Checkliste für die Zusammenarbeit zwischen externer psychosozialer Beratung und reproduktionsmedizinischem Zentrum / Praxis:

  • Institutionen, die eine behandlungsunabhängige Betreuung anbieten, müssen regional verfügbar sein.
  • Sie müssen für die PatientInnen kostenfrei zur Verfügung stehen.
  • In diesen Einrichtungen müssen kompetente Ansprechpartner vorhanden sein, die sich in allen Fragen der assistierten Reproduktion auskennen.
  • Diese Berater müssen in der Lage sein, ein Paar oder eine einzelne Person in allen Phasen der Behandlung vorurteilslos und kompetent zu betreuen.
  • Die Beratungsstellen müssen auch in ihrem Außenauftritt Kompetenz im Bereich des unerfüllten Kinderwunsches ausstrahlen, um bei den Paaren Vertrauen auf eine gute, umfassende und unabhängige Beratung zu erwecken.
  • Die Beratungsstellen sollten in das organisatorische Netzwerk der reproduktionsmedizinischen Zentren / Praxen eingebunden werden.
  • Die psychosozialen BetreuerInnen sollten an den Patienten-Informationsabenden des reproduktionsmedizinischen Zentrums / der Praxis teilnehmen und auch umgekehrt sollten sich die ReproduktionsmedizinerInnen an den Veranstaltungen der Beratungsinstitutionen beteiligen.
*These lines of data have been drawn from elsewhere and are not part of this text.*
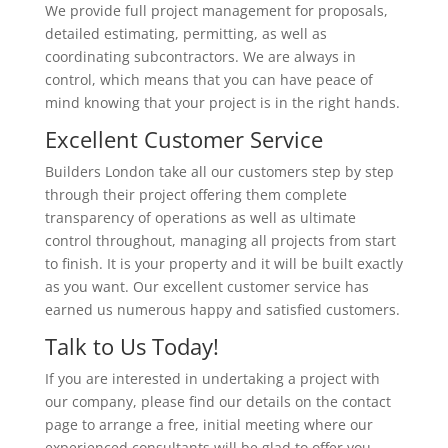
We provide full project management for proposals,
detailed estimating, permitting, as well as
coordinating subcontractors. We are always in
control, which means that you can have peace of
mind knowing that your project is in the right hands.
Excellent Customer Service
Builders London take all our customers step by step
through their project offering them complete
transparency of operations as well as ultimate
control throughout, managing all projects from start
to finish. It is your property and it will be built exactly
as you want. Our excellent customer service has
earned us numerous happy and satisfied customers.
Talk to Us Today!
If you are interested in undertaking a project with
our company, please find our details on the contact
page to arrange a free, initial meeting where our
experienced consultants will be glad to offer you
  • Das Aushängen von Postern und das Auslegen von Informationsmaterialien in den Räumen der jeweiligen Institution sollte wechselseitig erlaubt werden.
  • Zwischen den Beratungseinrichtungen und den reproduktionsmedizinischen Zentren / Praxen sollte ein ständiger interner Austausch stattfinden.
  • Regelmäßige Meetings (ein bis zwei Mal im Jahr) zwischen „beratenden BetreuerInnen“ und behandelnden ÄrztInnen sind zu empfehlen.
  • Bei Bedarf sollte in Einzelfällen auch ein gezielter Informationsaustausch zwischen BeraterInnen und behandelnden ÄrztInnen stattfinden.